HOW TO COMPLETE THIS TASK:
Please retype all of the entries that follow, leaving the images out.

··· EXERCISE INPUTS

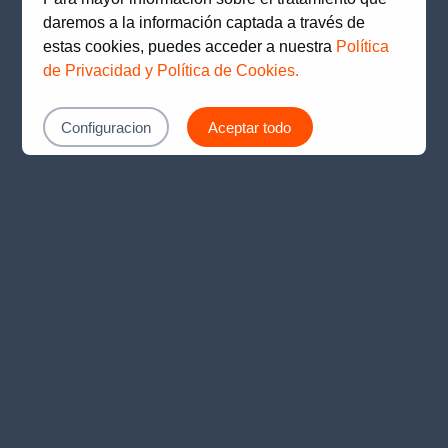
loading
www.prima.com.pe
(see the
browser console
for
daremos a la información captada a través de
more information).
estas cookies, puedes acceder a nuestra
Política
de Privacidad y Política de Cookies.
Configuracion
Aceptar todo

······

RESULT BELOW:
loading
www.prima.com.pe
(see the
browser console
for
daremos a la información captada a través de
more information).
estas cookies, puedes acceder a nuestra
Política
de Privacidad y Política de Cookies.
Configuracion
Aceptar todo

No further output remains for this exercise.